We tried to implement ProSAT+ to be as robust as possible for all PDB structures, sequences, and mapping cases. Nevertheless,
the following special cases currently lead to some problems. We are working on solutions for them. If you find other cases that cause
problems or see any errors etc., we would be happy to receive your report by email to:
  mcmsoft(at)h-its.org
This example will show and explain most of the features that the ProSAT+ web server offers.
At the beginning of a project, the identity of the target protein is often known. Therefore, it is useful to check what is already known about the protein at the structure and sequence level. ProSAT+ helps to do exactly this and goes beyond by including sequence annotations from evolutionarily related proteins. If there is no 3D structure available for the protein of interest, ProSAT+ helps to find an appropriate structure.

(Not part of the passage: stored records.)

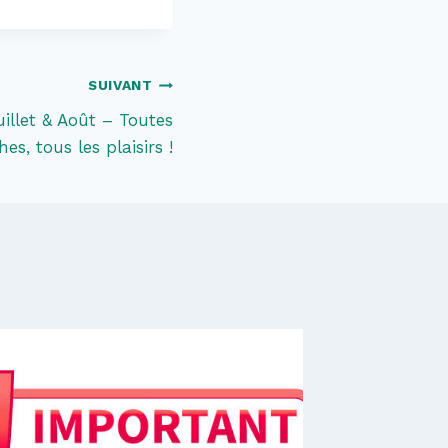
SUIVANT
illet & Août – Toutes
hes, tous les plaisirs !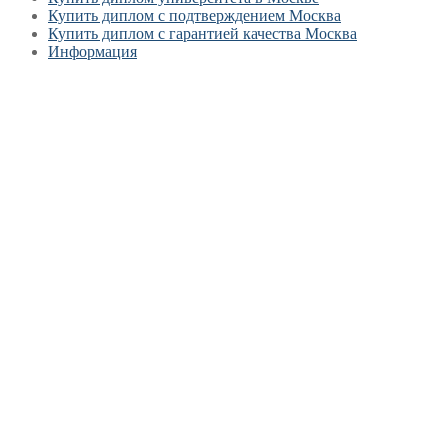
Купить диплом с подтверждением Москва
Купить диплом с гарантией качества Москва
Информация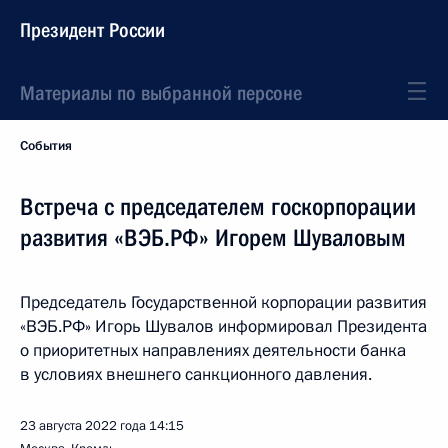
Президент России
Материалы по выбранной персоне
События
Встреча с председателем госкорпорации
развития «ВЭБ.РФ» Игорем Шуваловым
Председатель Государственной корпорации развития
«ВЭБ.РФ» Игорь Шувалов информировал Президента
о приоритетных направлениях деятельности банка
в условиях внешнего санкционного давления.
23 августа 2022 года
14:15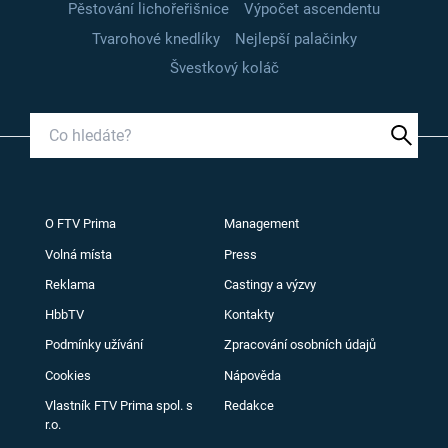
Pěstování lichořeřišnice
Výpočet ascendentu
Tvarohové knedlíky
Nejlepší palačinky
Švestkový koláč
O FTV Prima
Management
Volná místa
Press
Reklama
Castingy a výzvy
HbbTV
Kontakty
Podmínky užívání
Zpracování osobních údajů
Cookies
Nápověda
Vlastník FTV Prima spol. s
Redakce
r.o.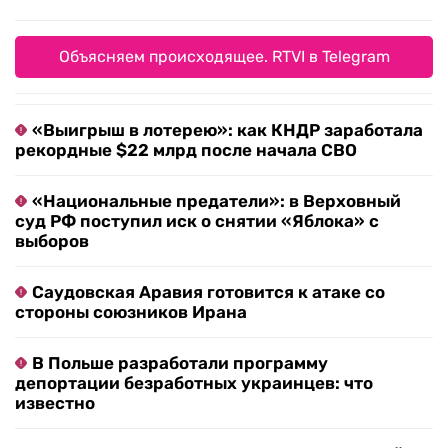
Объясняем происходящее. RTVI в Telegram
«Выигрыш в лотерею»: как КНДР заработала
рекордные $22 млрд после начала СВО
«Национальные предатели»: в Верховный
суд РФ поступил иск о снятии «Яблока» с
выборов
Саудовская Аравия готовится к атаке со
стороны союзников Ирана
В Польше разработали программу
депортации безработных украинцев: что
известно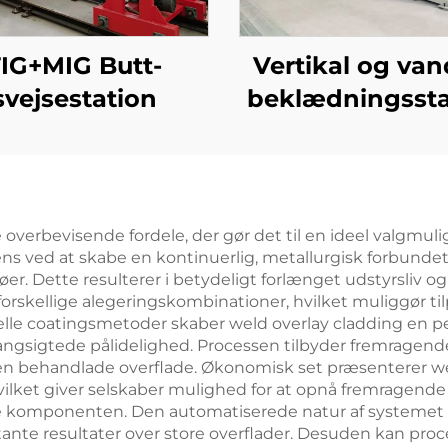
IG+MIG Butt-
Vertikal og van
svejsestation
beklædningssta
overbevisende fordele, der gør det til en ideel valgmulig
ns ved at skabe en kontinuerlig, metallurgisk forbundet 
øer. Dette resulterer i betydeligt forlænget udstyrsliv
 forskellige alegeringskombinationer, hvilket muliggør til
nelle coatingsmetoder skaber weld overlay cladding en pe
er langsigtede pålidelighed. Processen tilbyder fremragen
den behandlade overflade. Økonomisk set præsenterer we
, hvilket giver selskaber mulighed for at opnå fremrage
 komponenten. Den automatiserede natur af systemet si
onstante resultater over store overflader. Desuden kan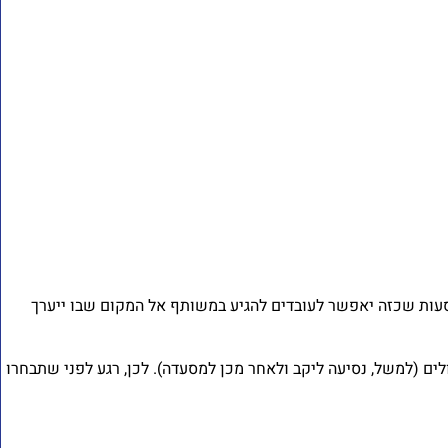
הסעות שכזה יאפשר לעובדים להגיע במשותף אל המקום שבו ייערך
ים (למשל, נסיעה ליקב ולאחר מכן למסעדה). לכן, רגע לפני שתבחרו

Our example protein is hemoglobin and if we know that the PDB id 1j7y contains the 3D structure, we can type the PDB id into the text field and click on 'Check PDB'.
If we only know the UniProt Id, we can search for all available 3D structures via the UniProt accession P69905 and select e.g. 1j7y from the list. In this case, we click on the tab 'by UniProt' and search for the id. A list of all PDB structures containing some structural information is shown and one PDB id has to be selected. If no structure is available for a target protein, a BLAST search will be done and a list of evolutionarily related proteins with 3D structures available will be shown from which structures can be selected.
Here, we use the PDB id 1j7y. After selecting 'check PDB', the structure is shown on the right and information about the respective chains is shown on the left. Select the second residue ("V") in the sequence scroll bar, to visualize the residue in the 3D structure together with the SIFTS mapping information about the numbering in the respective sequences. Here, one advantage of ProSAT+ is visible: the residue numbering in the PDB structure is different from the numbering in the UniProt entry, but the web server automatically maps all sequence annotations on the correct residue in the 3D structure.
Hemoglobin is a heterotetramer that consists of two alpha (P69905) and two beta (P68871) subunits. Here, the sequence features of both subunit types are collected and can be visualized simultaneously in the 3D structure, enabling an analysis of sequence features in the interface between the two subunits.
By clicking on the 'Show features panel' or the ProSAT+ button on the top left of the page, the feature panel will slide in.
Select the two residues annotated as "binding" on chain C (alpha subunit) by using the drop down lists (click on the arrows on the right). Now the representation of the protein should be changed. Click on the 'Configure JSmol' menu button at the top of the page and select a different representation, e.g. 'Backbone representation with selected spacefills'. The two binding site residues are now displayed as space filling, the protein as backbones, and the ligand as lines.